• Philippe Gaboriau : « Le vélo a été tout au long de son histoire le levier de révolutions »

    « Roue libre », une série en 5 épisodes

    Des personnalités évoquent les révolutions discrètes de la bicyclette, ses valeurs et les enjeux politiques qui ont traversé son histoire.

     

    Chercheur en sciences sociales au CNRS jusqu’en 2018, membre du centre Norbert Elias et enseignant-chercheur à l’Ecole des Hautes Etudes en Sciences Sociales (EHESS), Philippe Gaboriau a travaillé notamment sur la sociologie historique des spectacles sportifs et des cultures de la France contemporaine. Il est l’auteur de « Le Tour de France et le vélo, histoire sociale d’une épopée contemporaine », (L’Harmattan, 1995) et de « Mireille, ouvrière de la chaussure », (Ateliers Henry Dougier, 2019).

     

    Tribune « Roue libre » (2/5). Né de la civilisation industrielle du XIXe siècle, instrument de liberté pour les milieux populaires au XXe, le vélo est aujourd’hui symbole de la transition écologique. Une histoire qui invite à repenser la notion de progrès, estime le sociologue.

    On l’oublie parfois aujourd’hui.

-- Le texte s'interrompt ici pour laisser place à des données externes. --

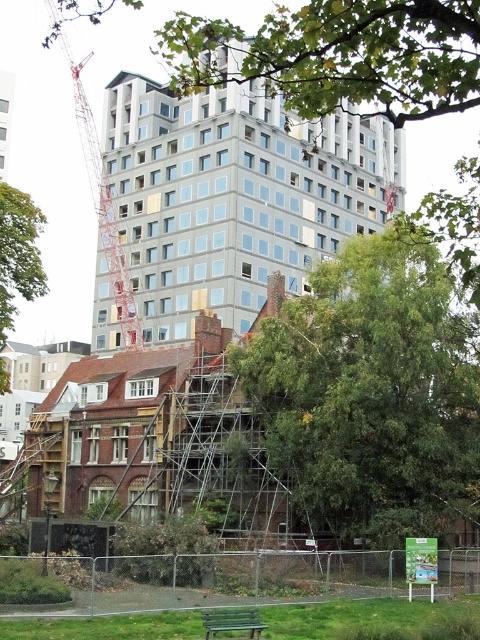 Question: Among these objects, which one is farthest from the camera?

Choices:
 (A) green leafy tree at left
 (B) green painted wood park bench at lower center
 (C) metallic red crane at upper left
 (D) green leafy tree at center

Answer: (A)

Question: Is green leafy tree at center closer to camera compared to metallic red crane at upper left?

Choices:
 (A) no
 (B) yes

Answer: (A)

Question: Which object is positioned closest to the metallic red crane at upper left?

Choices:
 (A) green painted wood park bench at lower center
 (B) green leafy tree at center

Answer: (B)

Question: Can you confirm if green leafy tree at center is wider than metallic red crane at upper left?

Choices:
 (A) no
 (B) yes

Answer: (A)

Question: Is metallic red crane at upper left closer to the viewer compared to green leafy tree at left?

Choices:
 (A) no
 (B) yes

Answer: (B)

Question: Which point appears closest to the camera in this image?

Choices:
 (A) (120, 269)
 (B) (410, 224)
 (C) (29, 272)
 (D) (240, 609)

Answer: (B) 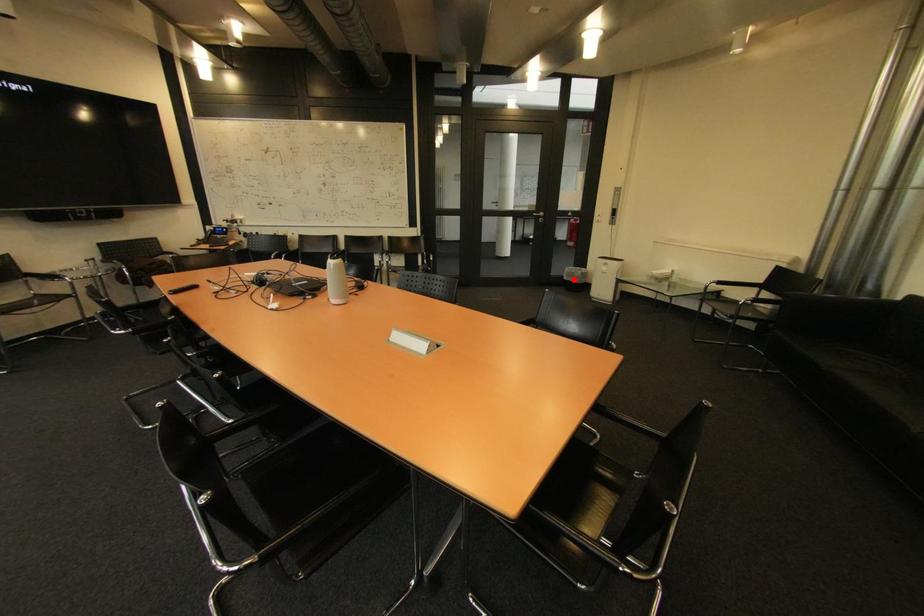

Le vélo, symbole de la transition écologique des villes et d’un mode de déplacement durable, est un produit de la civilisation industrielle du XIXe siècle. Son nom même – du latin velox, velocis (« rapide, véloce ») -, puise aux racines de la vitesse, cette fille du monde occidental qui, depuis deux siècles, a bouleversé les habitudes millénaires acquises aux rythmes des pas de l’homme et du cheval.

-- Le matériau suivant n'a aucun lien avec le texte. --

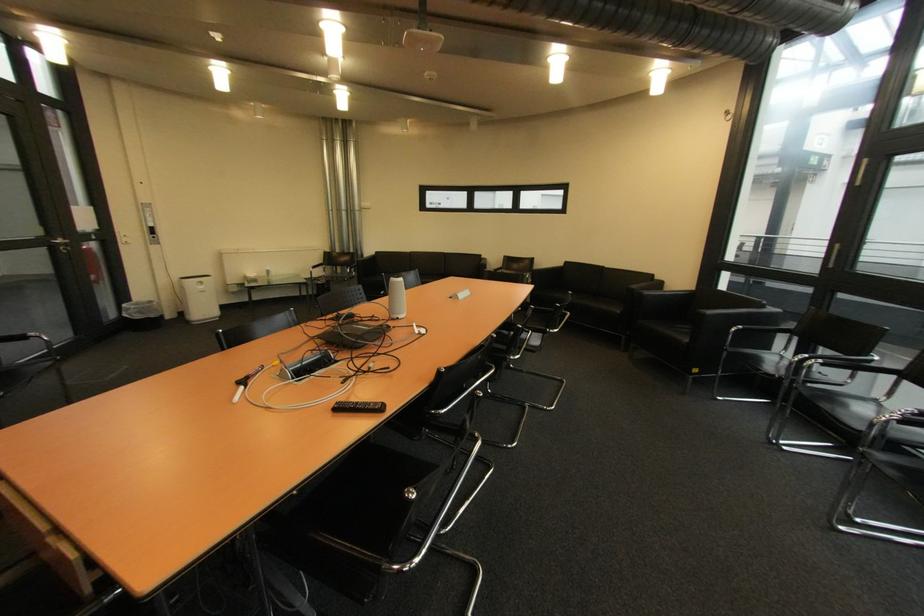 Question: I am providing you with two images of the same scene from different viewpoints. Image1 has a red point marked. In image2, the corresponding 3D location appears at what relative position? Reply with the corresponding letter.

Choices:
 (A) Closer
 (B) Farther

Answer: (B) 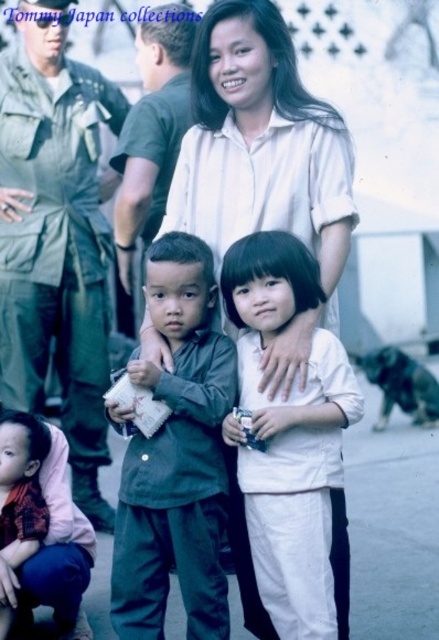 Question: Which point appears closest to the camera in this image?

Choices:
 (A) (100, 397)
 (B) (323, 460)
 (C) (327, 144)

Answer: (B)

Question: Which point appears closest to the camera in this image?

Choices:
 (A) (6, 534)
 (B) (89, 468)
 (C) (244, 336)

Answer: (A)

Question: Can you confirm if white cotton shirt at center is smaller than white matte shirt at center?

Choices:
 (A) no
 (B) yes

Answer: (A)

Question: Is green military uniform at center behind white matte shirt at center?

Choices:
 (A) yes
 (B) no

Answer: (A)

Question: Among these points, which one is nearest to the camera?

Choices:
 (A) (15, 262)
 (B) (290, 384)
 (C) (36, 452)
 (D) (247, 385)

Answer: (B)

Question: Can you confirm if green military uniform at center is wider than white matte shirt at center?

Choices:
 (A) no
 (B) yes

Answer: (B)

    Au carrefour d’univers sociaux très différents, l’histoire du vélo a connu trois âges bien délimités dans le temps, et qui correspondent chacun à des valeurs particulières. Liberté, autonomie, écologie : le vélo a impulsé tout au long de son histoire des révolutions profondes. Il a été, à chaque étape, un levier de changement. L’histoire des pratiques cyclistes offre donc un angle d’approche original pour comprendre les transformations du monde contemporain et leur accélération, tout en ouvrant des pistes d’avenir.

    Utopie réaliste

    Le vélo est né en 1817, sous le nom de vélocipède, inventé par le baron de Drais qui présente son nouvel objet en Allemagne, en France et en Angleterre. Cheval mécanique et progressiste, le vélo du XIXe siècle est d’abord un loisir de riche, au même titre que les pratiques équestres et les activités mécaniques – automobile, aéroplane –, encore embryonnaires. Il est associé au sentiment d’une puissante transformation organique qui modifie les capacités mêmes de l’humanité. « Le vélocipède, note Alfred Berruyer dans son Manuel du véloceman ou Notice, système, nomenclature, pratique, art et avenir des vélocipèdes de 1869, (Hachette, 2017), est une monture de transport, de structure bipède automatique, à pieds rotatifs, mue et dirigée par le véloceman qui est son cavalier. »

     

    Après des débuts timides sous la Restauration, les années 1890 sont la Belle Epoque de la vélocipédie. La IIIe République voit le bourgeois devenir cycliste et touriste, et faire l’expérience d’une nouvelle liberté. Il peut, avec la bicyclette, explorer la France rurale et vagabonder à son aise, sans les contraintes horaires du chemin de fer. « Quelles délices que de s’en aller ainsi, d’un vol d’hirondelle qui rase le sol », écrit alors Emile Zola.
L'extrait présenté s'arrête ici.